🤖 AI Summary
This paper investigates the root cause of inconsistent length generalization in generative Transformers on arithmetic reasoning tasks—particularly the performance gap between addition and multiplication, and the abrupt generalization breakdown observed under modular arithmetic (e.g., mod 100 vs. mod 101).
Method: We propose the first structure-aware generalization framework that formalizes the coupling among task algebraic structure, relative positional encoding mechanisms, and training distribution. We theoretically prove that length extrapolation critically depends on the synergy between addition’s translation invariance and relative position encoding, and that modulus mismatch disrupts this synergy, causing generalization collapse.

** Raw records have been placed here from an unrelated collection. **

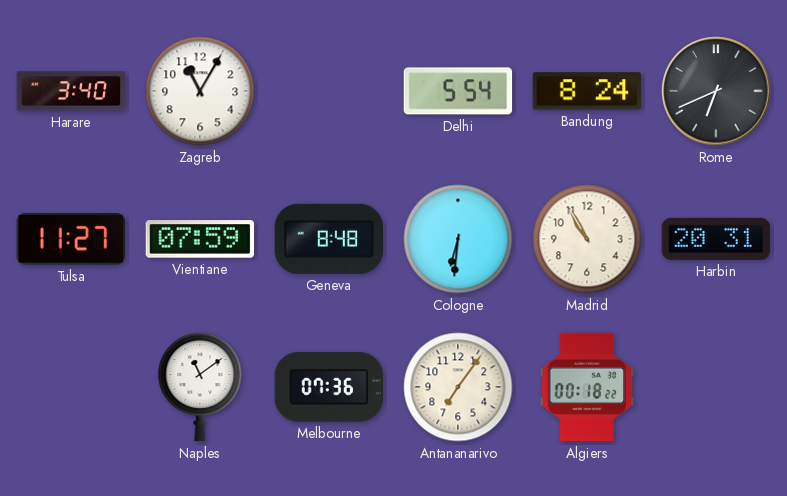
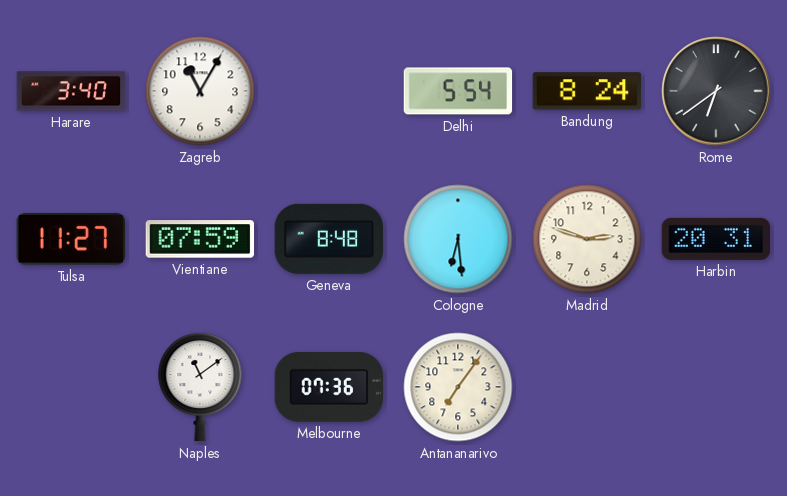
Rome: 6:41 -> 6:39
Cologne: 6:31 -> 6:29
Madrid: 10:55 -> 2:48
Algiers: 00:18 -> none
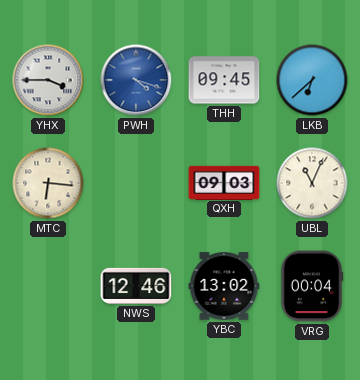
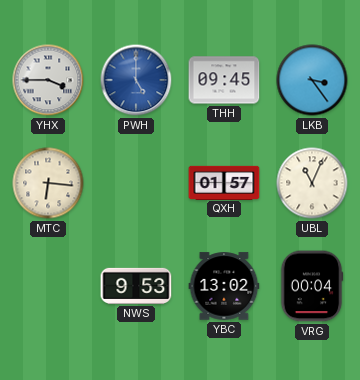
PWH: 4:18 -> 5:00
LKB: 6:38 -> 3:24
QXH: 09:03 -> 01:57
NWS: 12:46 -> 9:53
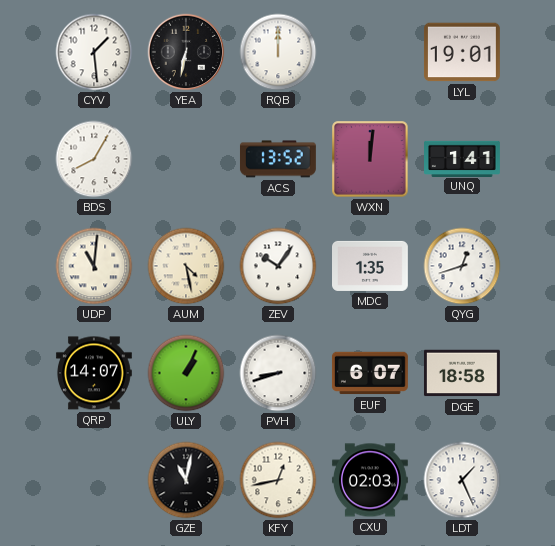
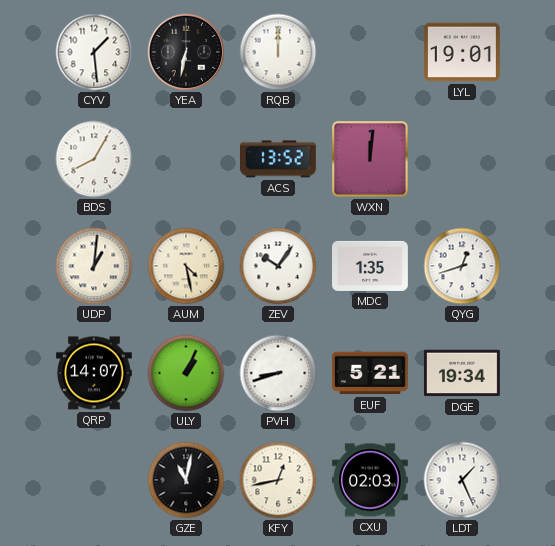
UNQ: 1:41 -> none
UDP: 11:01 -> 1:01
EUF: 6:07 -> 5:21
DGE: 18:58 -> 19:34
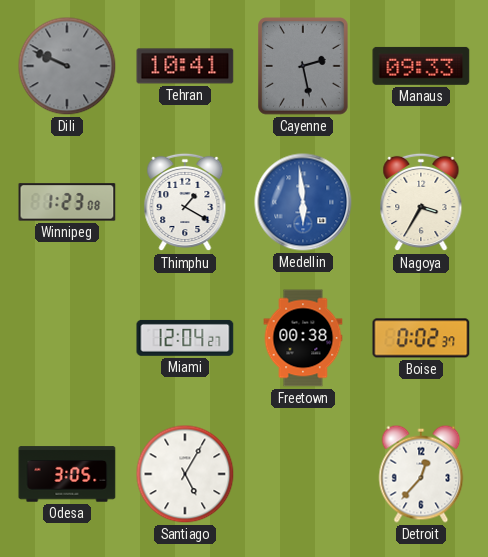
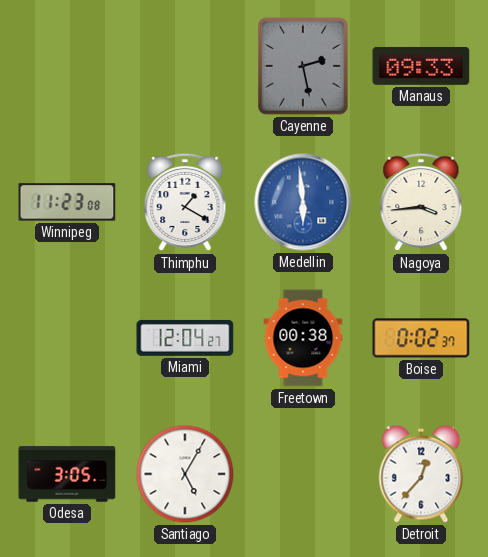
Dili: 9:49 -> none
Tehran: 10:41 -> none
Winnipeg: 1:23 -> 11:23
Nagoya: 3:35 -> 3:44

Contribution/Results: Through cross-architecture experiments on GPT-family models and systematic ablation studies, our framework accurately predicts sharp generalization transitions across different moduli. It offers both explanatory power—unifying disparate empirical phenomena—and predictive capability—guiding structure-informed, sample-efficient training strategies for arithmetic reasoning.
📝 Abstract
Transformer-based models excel in various tasks but their generalization capabilities, especially in arithmetic reasoning, remain incompletely understood. Arithmetic tasks provide a controlled framework to explore these capabilities, yet performance anomalies persist, such as inconsistent effectiveness in multiplication and erratic generalization in modular addition (e.g., modulo 100 vs. 101). This paper develops a unified theoretical framework for understanding the generalization behaviors of transformers in arithmetic tasks, focusing on length generalization. Through detailed analysis of addition, multiplication, and modular operations, we reveal that translation invariance in addition aligns with relative positional encoding for robust generalization, while base mismatch in modular operations disrupts this alignment. Experiments across GPT-family models validate our framework, confirming its ability to predict generalization behaviors. Our work highlights the importance of task structure and training data distribution for achieving data-efficient and structure-aware training, providing a systematic approach to understanding of length generalization in transformers.